Hutkins is affiliated with the Nebraska Food for Health Center. This group was established last year to study how gut microbes ward off disease and boost human health. It's food, animal and plant scientists work closely with medical experts to identify and develop foods that boost the human microbiome as well as the micro-organisms that reside in the gut. These scientists are focused on developing foods that boost the body's immune system and metabolic processes.
Microorganisms within the gut are fed by the foods one consumes. Therefore it should come as no surprise that diet is an important factor that determines the functionality of the gut microbiome. This is an excellent opportunity to marry agriculture and medicine to alter how we think about warding off disease and treating disease. The hope is that improved knowledge of the main properties of fermentation methods will provide insights in terms of health benefits. However, at the current moment, only yogurt has been identified as a provider of specific health benefits. European health authorities made this recognition.

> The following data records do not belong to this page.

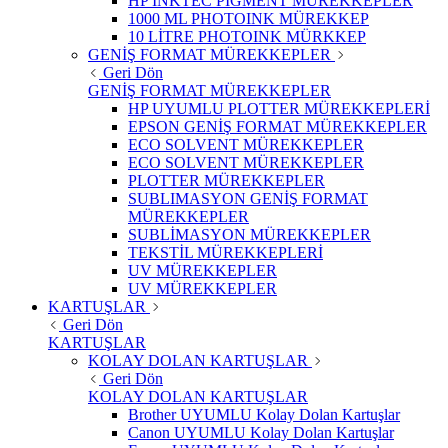
HP INKTEC PIGMENT MÜREKKEPLER
1000 ML PHOTOINK MÜREKKEP
10 LİTRE PHOTOINK MÜRKKEP
GENİŞ FORMAT MÜREKKEPLER
Geri Dön
GENİŞ FORMAT MÜREKKEPLER
HP UYUMLU PLOTTER MÜREKKEPLERİ
EPSON GENİŞ FORMAT MÜREKKEPLER
ECO SOLVENT MÜREKKEPLER
ECO SOLVENT MÜREKKEPLER
PLOTTER MÜREKKEPLER
SUBLIMASYON GENİŞ FORMAT
MÜREKKEPLER
SUBLİMASYON MÜREKKEPLER
TEKSTİL MÜREKKEPLERİ
UV MÜREKKEPLER
UV MÜREKKEPLER
KARTUŞLAR
Geri Dön
KARTUŞLAR
KOLAY DOLAN KARTUŞLAR
Geri Dön
KOLAY DOLAN KARTUŞLAR
Brother UYUMLU Kolay Dolan Kartuşlar
Canon UYUMLU Kolay Dolan Kartuşlar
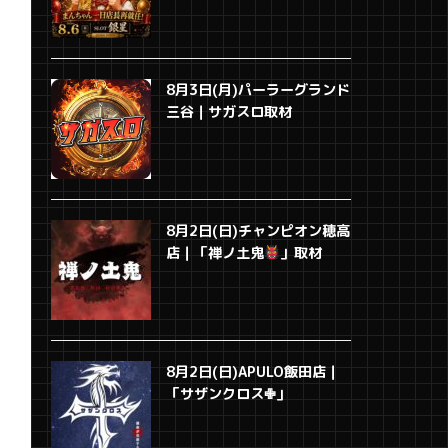
8月3日(月)パーラーグランド
三谷｜サガスロ取材
8月2日(日)チャンピオン穂高
店｜「禅ノ土鬼
」取材
8月2日(日)APULO飯田店｜
「サザンクロス✙」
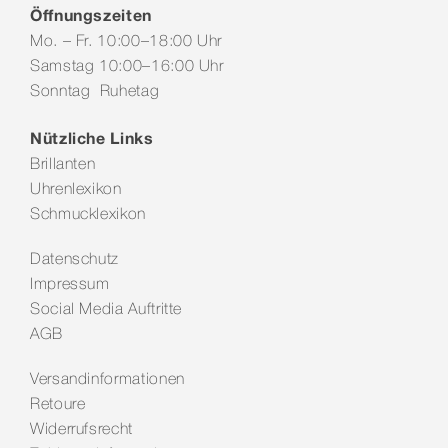
Öffnungszeiten
Mo. – Fr. 10:00–18:00 Uhr
Samstag 10:00–16:00 Uhr
Sonntag Ruhetag
Nützliche Links
Brillanten
Uhrenlexikon
Schmucklexikon
Datenschutz
Impressum
Social Media Auftritte
AGB
Versandinformationen
Retoure
Widerrufsrecht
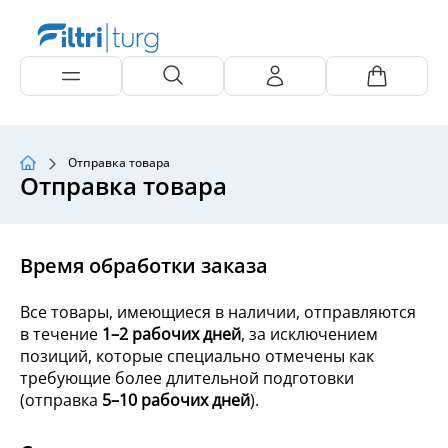
Отправка товара
Отправка товара
Время обработки заказа
Все товары, имеющиеся в наличии, отправляются
в течение
1–2 рабочих дней
, за исключением
позиций, которые специально отмечены как
требующие более длительной подготовки
(отправка
5–10 рабочих дней
).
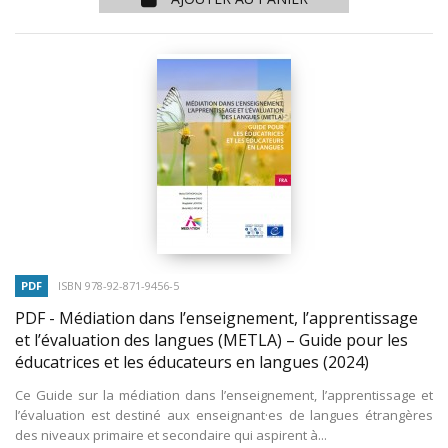
PDF
ISBN 978-92-871-9456-5
PDF - Médiation dans l’enseignement, l’apprentissage
et l’évaluation des langues (METLA) – Guide pour les
éducatrices et les éducateurs en langues
(2024)
Ce Guide sur la médiation dans l’enseignement, l’apprentissage et
l’évaluation est destiné aux enseignant·es de langues étrangères
des niveaux primaire et secondaire qui aspirent à...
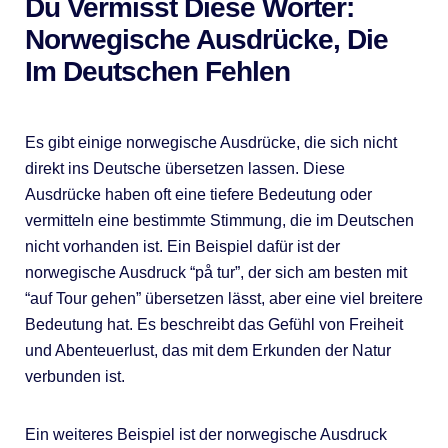
Du Vermisst Diese Wörter:
Norwegische Ausdrücke, Die
Im Deutschen Fehlen
Es gibt einige norwegische Ausdrücke, die sich nicht
direkt ins Deutsche übersetzen lassen. Diese
Ausdrücke haben oft eine tiefere Bedeutung oder
vermitteln eine bestimmte Stimmung, die im Deutschen
nicht vorhanden ist. Ein Beispiel dafür ist der
norwegische Ausdruck “på tur”, der sich am besten mit
“auf Tour gehen” übersetzen lässt, aber eine viel breitere
Bedeutung hat. Es beschreibt das Gefühl von Freiheit
und Abenteuerlust, das mit dem Erkunden der Natur
verbunden ist.
Ein weiteres Beispiel ist der norwegische Ausdruck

Hutkins and fellow researchers from the Netherlands, Canada, the United States, Ireland and France have encouraging findings following a thorough review of the latest research into fermented foods. The group determined the increased interest in the impact of microbiomes on health justifies additional research along with clinical trials to study the functions of micro-organisms that reach the gastrointestinal tract via beverages and food.
Some of the studies within Hutkins' group show that yogurt consumption is tied to a decreased rates of diabetes. Additional research determined that beneficial relationships exist between yogurt and digestion, blood pressure, osteoporosis, and cholesterol. One particular study determined those who consume yogurt on a daily basis were less irritable.